Check out his web site. http://macd.org/local-districts.html. Some counties have real deals on not only apple trees but on wildlife shrubs, oaks, spruce, pine, etc. Be sure to note the ordering deadlines. FM


----------



## riverrat606

thanks for the info and opinions, i have looked at tree sale in my county (chippawa) and the are offering 4 apple trees= wolfriver, honeycrisp, red max, and lodi. they are all eating/baking apples. I'd prob be at the trees more than the deer! they also offer a high brush cranberry, and a crabapple. I am planning on getting oak trees as well, but wanted to line my food plots with apple. any more help would be great! 

thanks, jason


----------



## Direwolfe

Depending on your schedule and the number of trees you want to plant, you may want to start some seedling apples or crabapples. Grow them at your home for a year then transplant to permanent spot. This is what the nurseries do. Do some searching in the whitetail habitat forum for threads on starting apple trees from seeds.


----------



## Forest Meister

If you are looking for apples that stay on the trees into fall consider Sweet 16, Northern Spy and my all time favorite Northwest Greening (or any of the greening varities). Most years greenings still have a lot of apples on the trees during deer season, even into the winter if not picked or shaken down (baiting???). 

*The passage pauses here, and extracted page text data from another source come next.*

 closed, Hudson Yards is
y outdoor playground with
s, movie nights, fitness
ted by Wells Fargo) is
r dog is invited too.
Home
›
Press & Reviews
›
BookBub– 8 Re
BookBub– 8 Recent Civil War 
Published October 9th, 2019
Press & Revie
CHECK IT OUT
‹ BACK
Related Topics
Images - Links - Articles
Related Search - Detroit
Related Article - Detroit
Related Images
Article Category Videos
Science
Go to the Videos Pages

Nurseries seem to charge a lot for their trees so you might want to check with the soil conservation district and see if they can order the varities you desire. They have done it in the past. Also, check the neighboring county sites. Different counties can and do offer different sizes and varities of trees. FM


----------



## boostfan

are there dis-advantages to having a good mix?

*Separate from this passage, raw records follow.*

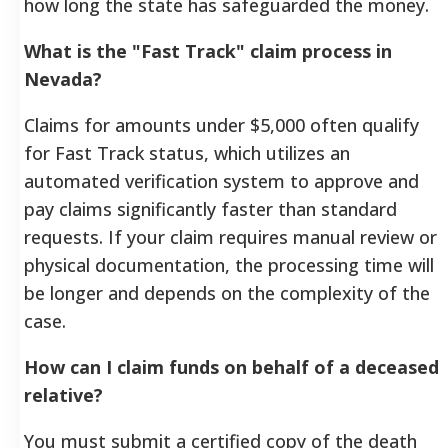
how long the state has safeguarded the money.
What is the "Fast Track" claim process in
Nevada?
Claims for amounts under $5,000 often qualify
for Fast Track status, which utilizes an
automated verification system to approve and
pay claims significantly faster than standard
requests. If your claim requires manual review or
physical documentation, the processing time will
be longer and depends on the complexity of the
case.
How can I claim funds on behalf of a deceased
relative?
You must submit a certified copy of the death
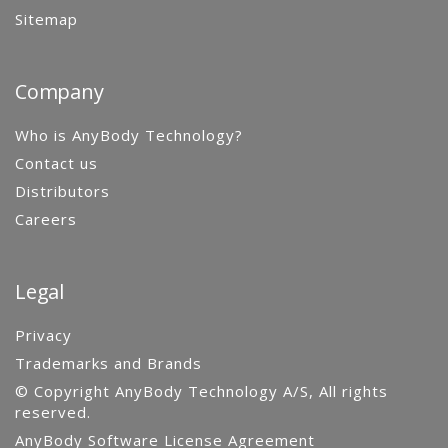
Sitemap
Company
Who is AnyBody Technology?
Contact us
Distributors
Careers
Legal
Privacy
Trademarks and Brands
© Copyright AnyBody Technology A/S, All rights
reserved.
AnyBody Software License Agreement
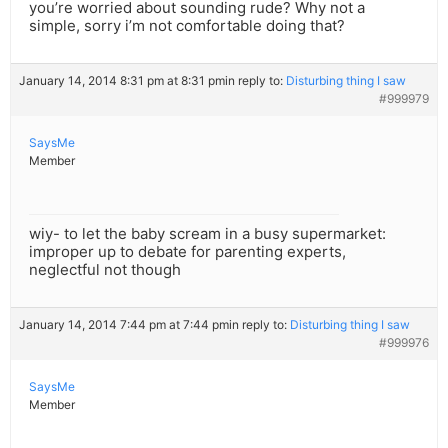
you’re worried about sounding rude? Why not a
simple, sorry i’m not comfortable doing that?
January 14, 2014 8:31 pm at 8:31 pm
in reply to:
Disturbing thing I saw
#999979
SaysMe
Member
wiy- to let the baby scream in a busy supermarket:
improper up to debate for parenting experts,
neglectful not though
January 14, 2014 7:44 pm at 7:44 pm
in reply to:
Disturbing thing I saw
#999976
SaysMe
Member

My initial thought is that I want to keep deer around my property, so having some trees which drop early, some trees which drop late, and some in-between. Does that make sense?


----------



## Liver and Onions

riverrat606 said:


> ........, i have looked at tree sale in my county (chippawa) and the are offering 4 apple trees= wolfriver, honeycrisp, red max, and lodi. ...........
> thanks, jason


I planted apple trees from my county conservation District about 10 years ago. Trees were about 5' tall and bare root. Planted half near my cabin where I was able to water then during the summer on my visits. The other half in areas of full sun and not far from hunting stands. All were planted in light soil and equally protected from rabbits and deer. All of the trees near my cabin are now producing some apples. All of the others that were not watered the first summer were dead by that Sept.
3 years ago I planted 25 of the apple trees that I mentioned earlier. Planted them all in areas of full sun with many near my deer hunting stands. Did not water any, but did protected them from deer and rabbits. 24 lived.
If you can water the trees the first summer the bigger trees will produce appples about 3 years sooner. If not, consider 1-2 trees. 
I noticed that a nursery was advertising on this site and I looked at the apple trees. Then I noticed that the nursery was in Georgia. If you order from a nursery, make sure you get trees that can survive your winters.

L & O


----------



## MFPS

Check Out Morse Nursery I think they are in GR They have a list as to what apple trees to plant and when the fruit ripens.


----------



## Drisc13

Liver and Onions said:


> I planted apple trees from my county conservation District about 10 years ago. Trees were about 5' tall and bare root. Planted half near my cabin where I was able to water then during the summer on my visits. The other half in areas of full sun and not far from hunting stands. All were planted in light soil and equally protected from rabbits and deer. All of the trees near my cabin are now producing some apples. All of the others that were not watered the first summer were dead by that Sept.
> 3 years ago I planted 25 of the apple trees that I mentioned earlier. Planted them all in areas of full sun with many near my deer hunting stands. Did not water any, but did protected them from deer and rabbits. 24 lived.
> If you can water the trees the first summer the bigger trees will produce appples about 3 years sooner. If not, consider 1-2 trees.
> I noticed that a nursery was advertising on this site and I looked at the apple trees. Then I noticed that the nursery was in Georgia. If you order from a nursery, make sure you get trees that can survive your winters.
> 
> L & O


I've got very similar experience as this. I currently have about 35 tree's ranging from 1 to 8 years old (including one that just "showed up" on the edge of my swamp!).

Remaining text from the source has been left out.